Its creation in 1990 was a decisive step towards incorporating human rights into the public agenda. The 1999 reform transformed the NHRC into what it is today: an autonomous, constitutional body, completely independent of any branch or order of government.

“The government has accepted all the recommendations issued by the NHRC and works for its effective enforcement, with a firm commitment to the legal, institutional and, above all, cultural transformation of the country in favor of the rights inherent to human beings.”

The NHRC’s recommendations, aimed particularly at the federal forces and authorities, have declined year after year, from 31 in 2012 to eight in 2015. In three years, the number of recommendations has fallen by 74 per cent.

With the participation of the authorities, autonomous bodies, civil society organizations, academics, experts and citizens as a whole, there have been six achievements on various fronts:

1.      The catalog of rights recognized in the legal framework has been expanded. Through various reforms and public policies, the recognition of fundamental rights in the constitutional order has increased.

2.      A security policy has been consolidated with better standards of protection and respect for human rights. The NHRC’s recommendations aimed at federal forces and authorities in this sector have been reduced year after year, from 31 in 2012 to 8 in 2015. In three years, the number of recommendations has declined by 74%.

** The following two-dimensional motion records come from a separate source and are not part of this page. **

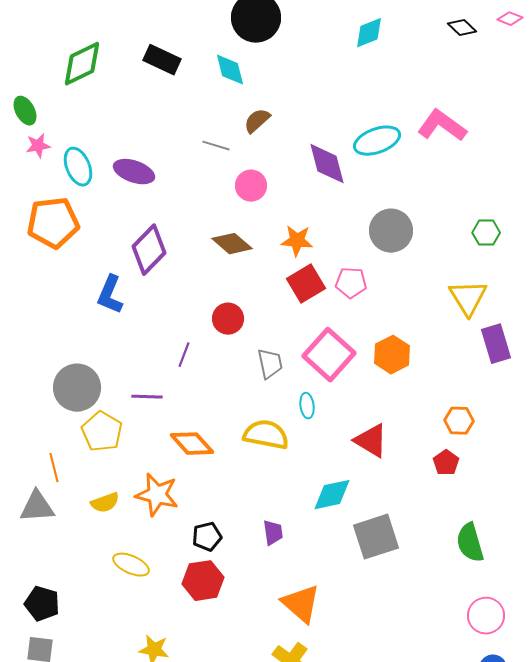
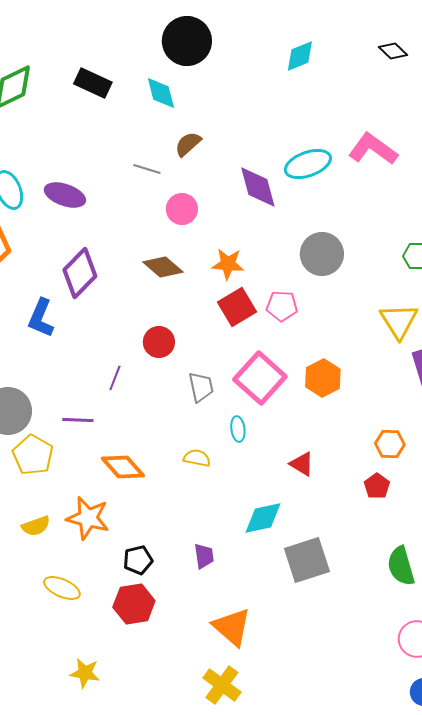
yellow semicircle: (266, 435) -> (197, 458), size x0.6
red triangle: (371, 441) -> (302, 464), size x0.7

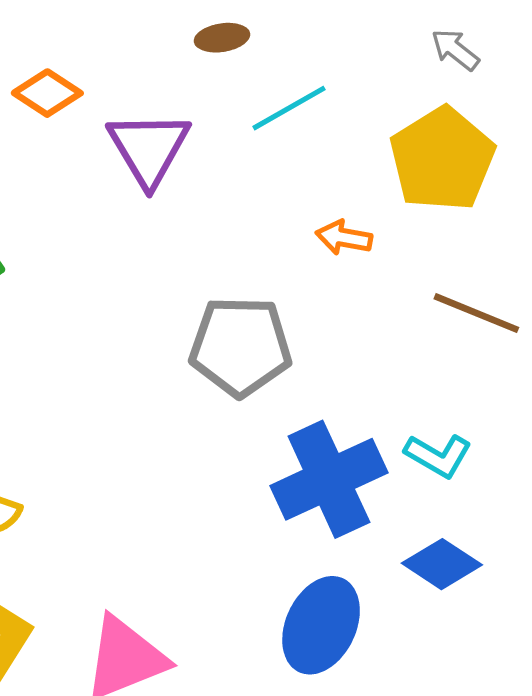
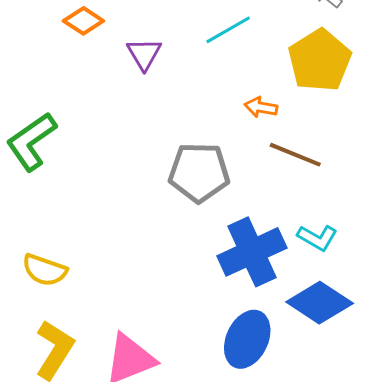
purple triangle: (149, 148) -> (144, 54), size x0.7
brown line: (476, 313) -> (295, 155), moved
blue diamond: (442, 564) -> (320, 303), size x1.4

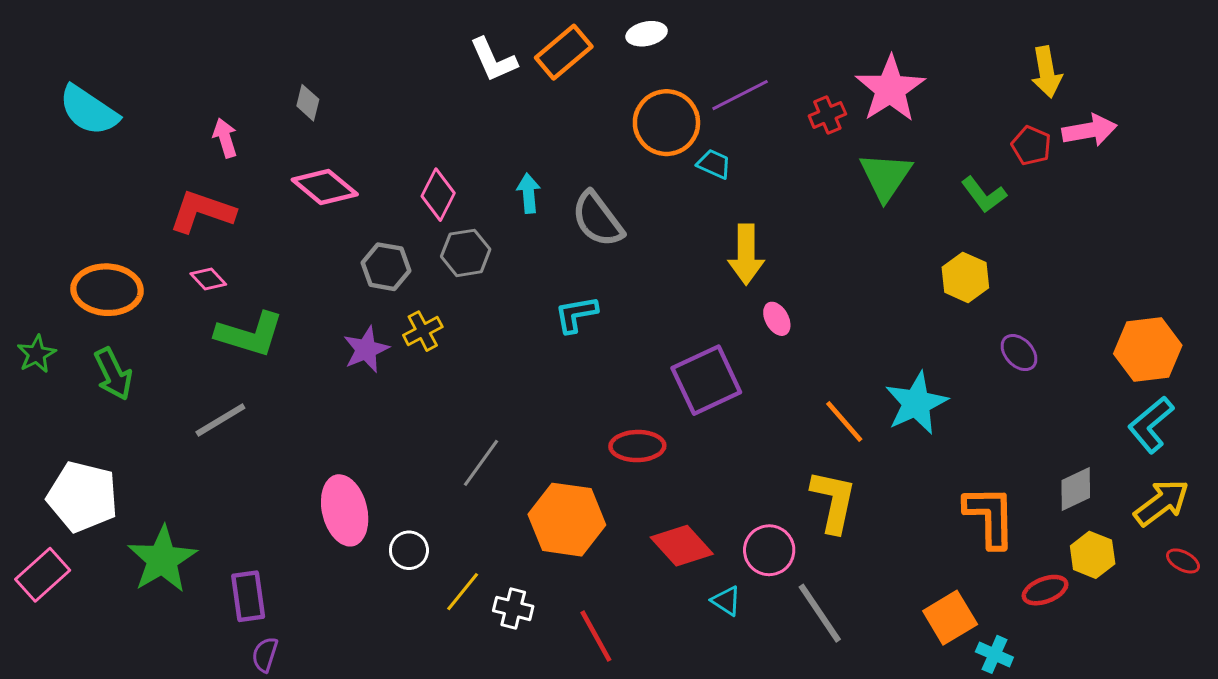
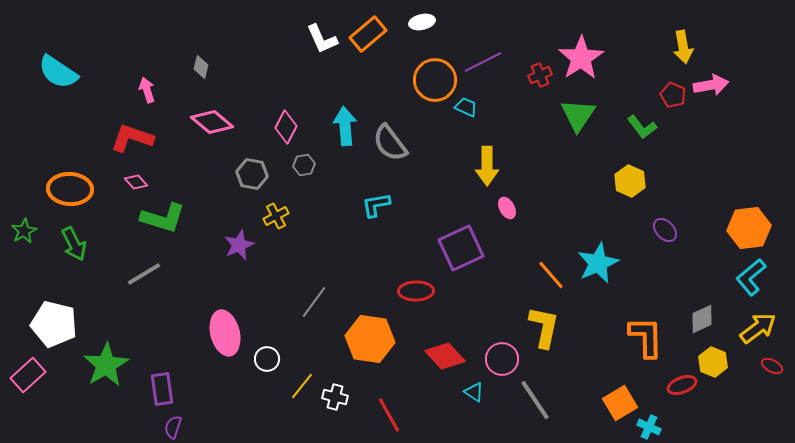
cyan arrow: (529, 193) -> (345, 126), size x1.5
gray hexagon: (466, 253) -> (304, 165), size x0.7
purple star: (366, 349) -> (239, 245), moved

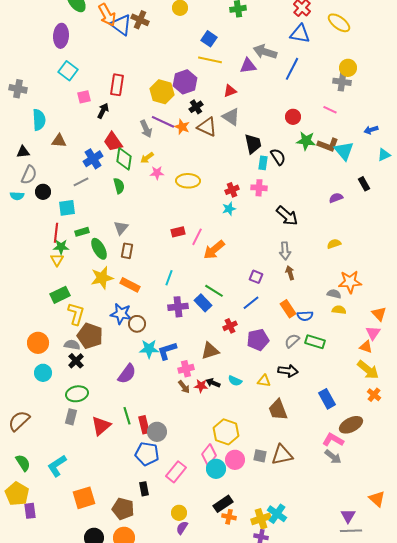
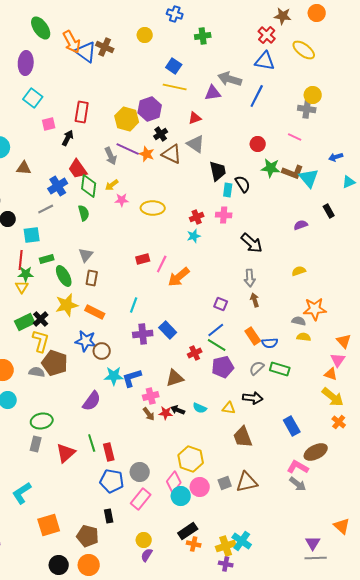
green line: (214, 291) -> (217, 345), moved
black cross: (76, 361) -> (41, 319), moved
gray circle: (157, 432) -> (140, 472), moved
gray square: (260, 456) -> (225, 483), turned -32

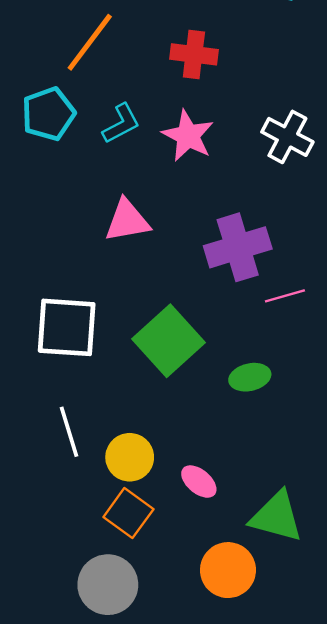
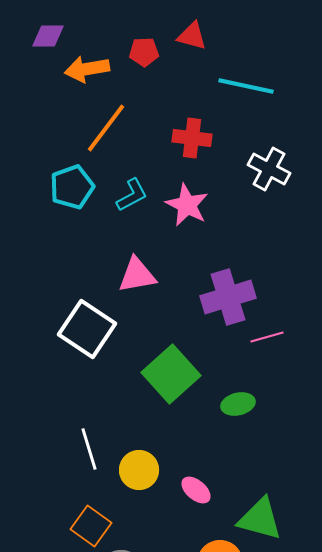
white cross: (287, 137) -> (269, 169), moved
white square: (67, 327) -> (87, 329), moved, turned 30
orange square: (128, 513) -> (91, 526), moved

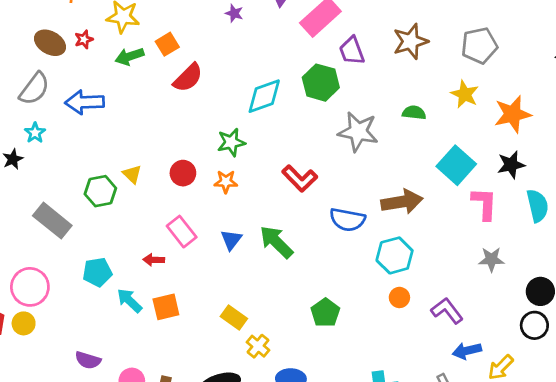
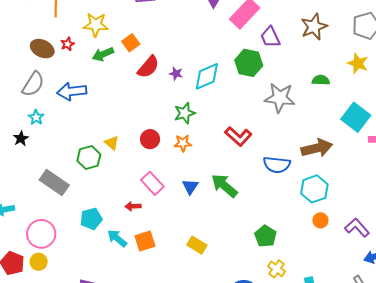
purple star: (234, 13) -> (176, 74), moved
yellow cross: (258, 346) -> (277, 269), moved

3.      A human rights approach has been incorporated into all public policies. As a result of a cross-cutting national program and a broad, ongoing training strategy, international best practices are being institutionalized.

4.      Institutional capacities to safeguard rights and provide comprehensive support for vulnerable groups have been strengthened. Foremost among these is the consolidation of national systems for the care and protection of children and adolescents, women who have suffered violence and crime victims.

5.      The full implementation of the new Criminal Justice System has been strongly supported. This paradigm shift, which will come into effect throughout the country in June will strengthen due process and safeguard the presumption of innocence. It will also speed up trials and reduce impunity.

6.      New laws are being promoted to more effectively combat the forced disappearance of persons and torture.

“We must continue to make an effort and advance together, so that institutional changes translate into a change of mindset that will allow us to enjoy a healthy co-existence.

Society and government must work together for widespread cultural change in favor of non-discrimination, inclusion, legality, tolerance and respect.”